Abstract
The study of local stability has a long tradition in community ecology. Stability describes whether an ecological system will eventually return to its original steady state after being perturbed. More recently, the study of the transient dynamics of ecological systems has been recognized as crucial, given that continuously disturbed systems might never reach a steady state, and thus the instantaneous response to perturbations could largely determine species persistence. A stable equilibrium can be nonreactive -- all perturbations decay immediately, or reactive -- some perturbations are initially amplified before decaying. Here we derive analytical criteria for the reactivity of large ecological systems in which species interact at random. We find that in large ecological systems both stability and reactivity are governed by the same quantities: number of species, means of the intra- and inter-specific interaction strengths, variance of inter-specific interactions, and the correlation of pairwise interactions.

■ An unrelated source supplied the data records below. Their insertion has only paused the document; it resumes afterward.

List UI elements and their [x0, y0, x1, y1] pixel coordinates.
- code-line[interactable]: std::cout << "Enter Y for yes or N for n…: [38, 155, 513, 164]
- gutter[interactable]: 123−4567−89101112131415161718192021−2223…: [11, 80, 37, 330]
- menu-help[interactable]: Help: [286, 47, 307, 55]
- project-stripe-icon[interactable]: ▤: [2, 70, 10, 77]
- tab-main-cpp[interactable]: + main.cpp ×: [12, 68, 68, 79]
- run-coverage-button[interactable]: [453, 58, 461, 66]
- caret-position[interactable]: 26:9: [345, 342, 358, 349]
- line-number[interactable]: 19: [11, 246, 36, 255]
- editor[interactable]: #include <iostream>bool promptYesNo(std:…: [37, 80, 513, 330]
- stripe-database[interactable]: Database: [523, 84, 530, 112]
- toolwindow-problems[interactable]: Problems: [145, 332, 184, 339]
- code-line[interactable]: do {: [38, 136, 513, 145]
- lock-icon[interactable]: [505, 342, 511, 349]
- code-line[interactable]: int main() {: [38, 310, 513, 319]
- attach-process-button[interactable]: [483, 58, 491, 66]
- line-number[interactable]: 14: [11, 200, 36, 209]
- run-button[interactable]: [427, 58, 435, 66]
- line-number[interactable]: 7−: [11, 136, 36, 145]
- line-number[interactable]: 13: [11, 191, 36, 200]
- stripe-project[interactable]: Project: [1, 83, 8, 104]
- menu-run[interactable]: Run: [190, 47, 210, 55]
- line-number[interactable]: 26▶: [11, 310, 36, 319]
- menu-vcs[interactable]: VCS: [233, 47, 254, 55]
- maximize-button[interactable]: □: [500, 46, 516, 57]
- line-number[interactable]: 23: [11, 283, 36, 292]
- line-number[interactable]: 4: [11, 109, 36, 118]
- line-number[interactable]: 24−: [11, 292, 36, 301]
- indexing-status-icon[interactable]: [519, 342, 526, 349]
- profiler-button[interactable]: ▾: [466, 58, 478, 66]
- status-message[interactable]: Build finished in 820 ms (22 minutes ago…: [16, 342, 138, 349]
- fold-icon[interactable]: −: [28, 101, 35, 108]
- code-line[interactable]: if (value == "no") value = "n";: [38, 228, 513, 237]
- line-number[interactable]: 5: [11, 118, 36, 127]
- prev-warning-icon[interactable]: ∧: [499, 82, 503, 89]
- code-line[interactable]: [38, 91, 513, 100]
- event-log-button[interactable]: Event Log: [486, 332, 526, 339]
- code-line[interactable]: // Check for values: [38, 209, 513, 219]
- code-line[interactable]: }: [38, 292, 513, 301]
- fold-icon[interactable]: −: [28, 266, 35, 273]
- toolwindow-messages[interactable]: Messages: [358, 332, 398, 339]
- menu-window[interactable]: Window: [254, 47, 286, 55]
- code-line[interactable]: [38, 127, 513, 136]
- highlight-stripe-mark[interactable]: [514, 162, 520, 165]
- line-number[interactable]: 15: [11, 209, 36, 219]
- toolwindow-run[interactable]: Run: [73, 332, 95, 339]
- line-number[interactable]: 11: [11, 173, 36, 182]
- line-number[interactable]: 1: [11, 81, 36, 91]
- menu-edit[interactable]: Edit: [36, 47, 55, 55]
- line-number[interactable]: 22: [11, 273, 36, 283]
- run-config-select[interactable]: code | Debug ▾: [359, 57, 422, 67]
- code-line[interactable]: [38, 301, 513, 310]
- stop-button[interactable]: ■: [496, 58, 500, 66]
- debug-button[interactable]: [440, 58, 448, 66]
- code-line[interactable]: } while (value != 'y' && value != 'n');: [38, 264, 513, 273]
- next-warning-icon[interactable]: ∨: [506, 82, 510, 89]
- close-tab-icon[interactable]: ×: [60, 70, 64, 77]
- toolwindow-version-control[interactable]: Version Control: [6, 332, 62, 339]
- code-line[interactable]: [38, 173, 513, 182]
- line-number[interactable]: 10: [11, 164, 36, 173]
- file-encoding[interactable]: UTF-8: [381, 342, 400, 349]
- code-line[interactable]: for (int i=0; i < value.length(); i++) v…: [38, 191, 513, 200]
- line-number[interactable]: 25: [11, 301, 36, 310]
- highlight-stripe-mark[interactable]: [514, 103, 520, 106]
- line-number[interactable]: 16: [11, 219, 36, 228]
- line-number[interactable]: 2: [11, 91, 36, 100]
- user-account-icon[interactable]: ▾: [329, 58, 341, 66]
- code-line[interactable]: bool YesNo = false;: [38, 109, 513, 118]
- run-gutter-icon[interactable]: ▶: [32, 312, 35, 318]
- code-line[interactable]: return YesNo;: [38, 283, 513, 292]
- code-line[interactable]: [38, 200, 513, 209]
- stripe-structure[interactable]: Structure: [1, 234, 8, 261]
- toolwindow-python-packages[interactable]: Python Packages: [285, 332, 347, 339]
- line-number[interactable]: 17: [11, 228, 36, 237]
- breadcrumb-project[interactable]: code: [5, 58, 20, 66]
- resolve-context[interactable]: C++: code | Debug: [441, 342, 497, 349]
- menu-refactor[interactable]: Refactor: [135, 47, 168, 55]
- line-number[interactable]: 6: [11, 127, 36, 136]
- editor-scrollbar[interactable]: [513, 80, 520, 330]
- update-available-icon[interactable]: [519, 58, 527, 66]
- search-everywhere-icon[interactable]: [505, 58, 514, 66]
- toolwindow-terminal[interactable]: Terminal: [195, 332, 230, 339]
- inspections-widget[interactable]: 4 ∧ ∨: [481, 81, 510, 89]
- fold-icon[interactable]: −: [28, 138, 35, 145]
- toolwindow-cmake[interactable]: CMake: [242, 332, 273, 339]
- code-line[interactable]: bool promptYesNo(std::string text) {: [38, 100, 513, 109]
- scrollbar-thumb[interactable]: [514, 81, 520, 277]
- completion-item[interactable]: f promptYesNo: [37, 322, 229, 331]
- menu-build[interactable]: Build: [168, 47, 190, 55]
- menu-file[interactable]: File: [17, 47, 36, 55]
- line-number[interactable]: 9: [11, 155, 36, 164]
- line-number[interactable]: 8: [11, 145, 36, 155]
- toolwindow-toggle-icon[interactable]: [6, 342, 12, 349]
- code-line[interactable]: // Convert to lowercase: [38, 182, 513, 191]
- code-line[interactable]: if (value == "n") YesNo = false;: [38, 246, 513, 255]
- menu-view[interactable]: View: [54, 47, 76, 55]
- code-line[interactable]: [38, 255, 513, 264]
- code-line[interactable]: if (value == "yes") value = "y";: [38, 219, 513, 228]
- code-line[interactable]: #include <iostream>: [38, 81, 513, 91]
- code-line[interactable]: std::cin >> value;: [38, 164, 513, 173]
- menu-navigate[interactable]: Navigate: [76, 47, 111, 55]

We identify two phase transitions, one from nonreactivity to reactivity and one from stability to instability. As reactivity is an intermediate state between nonreactivity and instability, it could be used to develop an early-warning signal for systems approaching instability.
Highlights
The relationship between complexity and stability of ecological communities has been an important driver of theoretical ecology (e.g., Yodzis, 1981; Pimm, 1984; McCann, 2000; May, 2001; Martinez et al, 2005)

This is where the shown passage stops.